MO: Test points for Digestion Functional Evaluation - LARGE INTESTINE.
1. Ileocecal Valve: Palpate 1/2 the distance between the right ASIS and the umbilicus. Palpate A>P feeling for tenderness. Use a slight circular motion (clockwise) to help move the tissue as you probe deeper. DOES LNT.
2. Large Intestine/Colon Palpation: With the edge of your fingers palpate deeply feeling for resistance/congestion or until the client feels tenderness in the surrounding lymphatic tissues. Start just inside the ASIS, right side, palpate side to side and concurrently A>P across the colon, upward to the rib cage (ascending colon), then across the abdomen, palpating in an upward and downward motion (transverse colon), and then down the left side, side to side motion (descending colon). On the exam form the points are indicated A-B and B-C (A being the ASIS on the right, B the midpoint of the abdomen and C the ASIS on the left) Record any tenderness in corresponding areas. DOES LNT.
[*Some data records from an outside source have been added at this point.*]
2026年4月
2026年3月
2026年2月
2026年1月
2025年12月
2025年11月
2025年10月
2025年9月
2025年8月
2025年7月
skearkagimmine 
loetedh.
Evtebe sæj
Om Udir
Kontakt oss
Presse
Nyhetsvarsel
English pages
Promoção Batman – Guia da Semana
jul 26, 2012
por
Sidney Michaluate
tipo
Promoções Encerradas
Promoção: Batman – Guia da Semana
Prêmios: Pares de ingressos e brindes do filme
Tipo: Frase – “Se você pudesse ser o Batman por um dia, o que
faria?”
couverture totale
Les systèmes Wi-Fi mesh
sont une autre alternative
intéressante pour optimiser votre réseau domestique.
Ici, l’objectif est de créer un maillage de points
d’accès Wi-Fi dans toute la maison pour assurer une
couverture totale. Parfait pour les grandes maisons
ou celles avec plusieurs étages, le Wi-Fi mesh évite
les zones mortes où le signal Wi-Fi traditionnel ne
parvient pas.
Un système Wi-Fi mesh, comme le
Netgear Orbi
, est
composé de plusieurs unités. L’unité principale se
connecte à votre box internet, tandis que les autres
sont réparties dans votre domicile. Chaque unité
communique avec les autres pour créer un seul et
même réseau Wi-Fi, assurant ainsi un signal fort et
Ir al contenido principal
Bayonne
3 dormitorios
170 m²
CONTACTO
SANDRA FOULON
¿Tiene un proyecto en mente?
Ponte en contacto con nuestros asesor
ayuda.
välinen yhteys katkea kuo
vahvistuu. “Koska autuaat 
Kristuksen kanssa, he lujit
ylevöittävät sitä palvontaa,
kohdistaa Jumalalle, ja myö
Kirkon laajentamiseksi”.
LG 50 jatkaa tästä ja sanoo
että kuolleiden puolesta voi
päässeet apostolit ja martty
3. Chapman Colon/Iliotibial Bands: The iliotibial band runs down the exterior of the leg from the hip (greater trocanter) to the knee in the same place as the stripe on a band uniform. This mirrors the Large Intestine palpation. If you dissected the colon in the middle of the abdomen and drew the ends down the iliotibial band, the palpations for tenderness on the iliotibial band would likely mirror the tender points on the colon and should validate your findings for the Colon. If only the iliotibial band is tender at the mid-point, this is likely an indicator of prostate/uterus weakness, not a colon indicator. DOES LNT.